Not unlike many cities in Italy, Modica is built into the hillside, protecting itself from history’s hordes of marauding invaders. This invader had to ascend and descend hundreds and hundreds of stone steps in the blazing heat to reach the main boulevard, leaving me in a constant sweaty stupor but feeling pleasantly liberated to indulge in the city’s gastronomic delights: freshly filled cannolo for breakfast, ropes of thick-cut pasta with mint, tomato and tuna bottarga for lunch, and the region’s famed, succulent black pork from the Nebrodi Mountains for dinner; its lovely layer of delicious fatback and sweet yet gamey meat the stuff of food fantasy.
Founded in 1360 B.C., Modica is a UNESCO World Heritage Site, its houses and palazzos impressively built on top of one another. Despite being ravaged by earthquakes and floods, the decaying city boasts notable Sicilian Baroque architecture, usually situated next door to the collapsing rubble of a long-abandoned house, decorated only with a rusting padlock and Virgin Mary statue.
In addition to Baroque arts, Modica is also renowned for its 400-year tradition of chocolate making. As Sicily was part of the Spanish kingdom for many years, it was often the recipient of new foods hauled back from South America, including cacao. This diminutive city is filled with dozens of shops hand-making an unusual, granulated chocolate produced with only cacao and sugar, and often flavored with spicy pepperoncino, jasmine or orange blossom.

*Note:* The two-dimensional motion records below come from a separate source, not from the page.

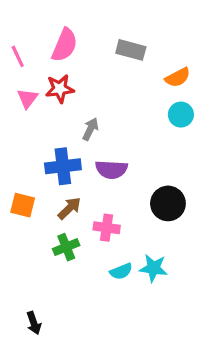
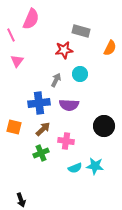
pink semicircle: (65, 45) -> (31, 19), moved
orange semicircle: (178, 77) -> (110, 48), turned -35
red star: (60, 89) -> (64, 50), moved
cyan circle: (181, 115) -> (80, 74), moved

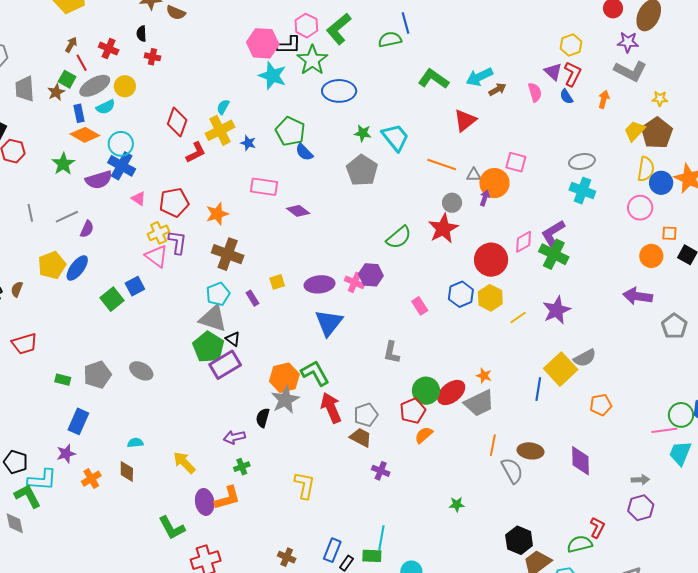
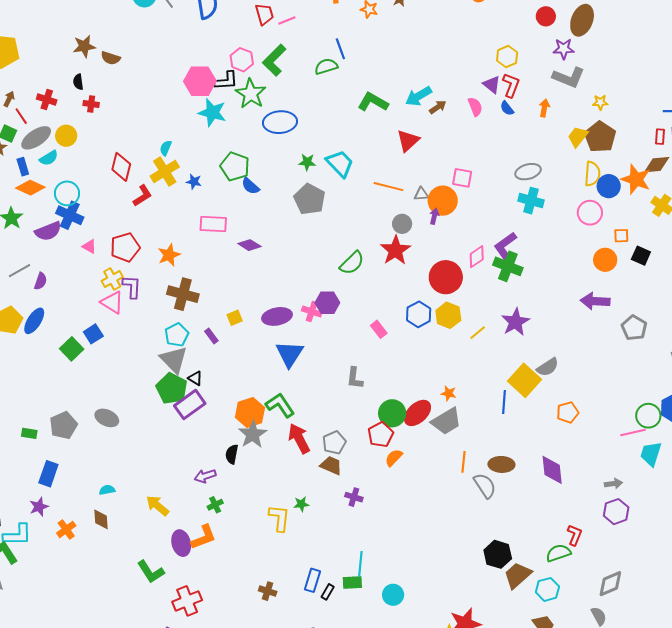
gray triangle: (213, 319) -> (174, 360), turned 32
green star: (457, 504) -> (301, 504), moved

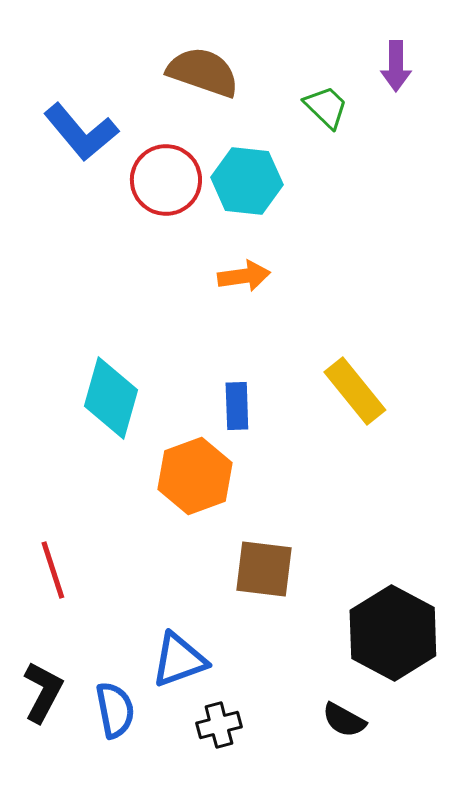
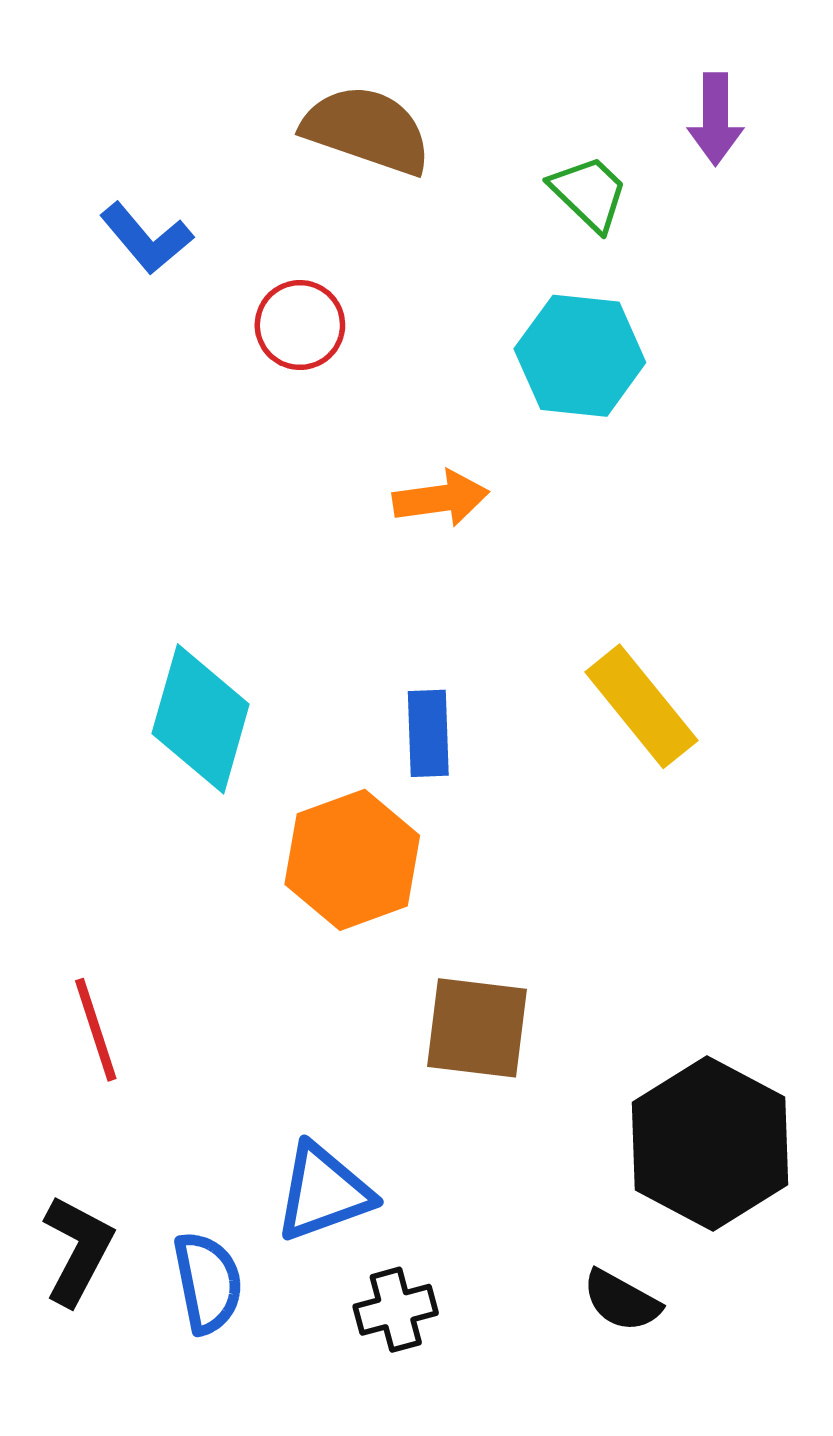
blue L-shape: (81, 132) -> (146, 238), size x0.7
red circle: (166, 180) -> (300, 325), size x0.7
cyan hexagon: (247, 181) -> (580, 356), moved

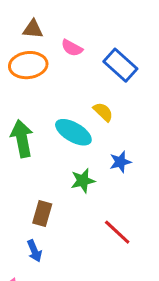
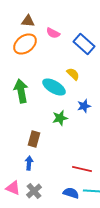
orange ellipse: (28, 65) -> (25, 44), turned -30
red line: (117, 232) -> (82, 169), moved, turned -30
blue arrow: (34, 251) -> (29, 163), turned -152

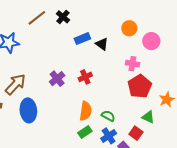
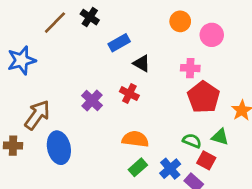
black triangle: (102, 44) -> (142, 63), moved
red cross: (85, 77) -> (129, 94), turned -32
orange semicircle: (86, 111) -> (135, 139), turned -84
green semicircle: (108, 116) -> (192, 141), moved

Sunset found me propped in a chair on our little patio, a generous tumbler of chilled Amaro in hand, watching the gauzy pink sky wash over the ancient city, and awaiting the tiny sparrows which emerge each evening to hunt their dinner. So close they fly I can hear the flutter of their wings and feel the air move above my head. As if obeying a higher power, they return to their nests as church bells announce 9pm.
Huffing and puffing and disheveled as I made my way to our hotel perched atop Modica, it was somewhat inconceivable that I’d just returned from an elegant midday meal in a neighboring town. The delightful wine high so thoughtfully acquired at lunch now sweated out, I sat on a stone step in the shade to compose myself. In these old stone alleyways, it’s not unusual to catch a trace of frying garlic, roasting game, sweet night-blooming jasmine or tangy piss. At this moment, however, I was completely overwhelmed with the heady scent of wild herb. On the patio below, an old lady in a blue housedress was picking through an enormous bundle of dried oregano, sold quite commonly throughout southern Italy. She sat quietly in the shadow of a fig tree, its trunk sprouting through a crack in a crumbling stonewall, separating the herb’s leaves from its stems into a well-used colander, her patio looking out on the medieval town, the view unchanged over hundreds of years.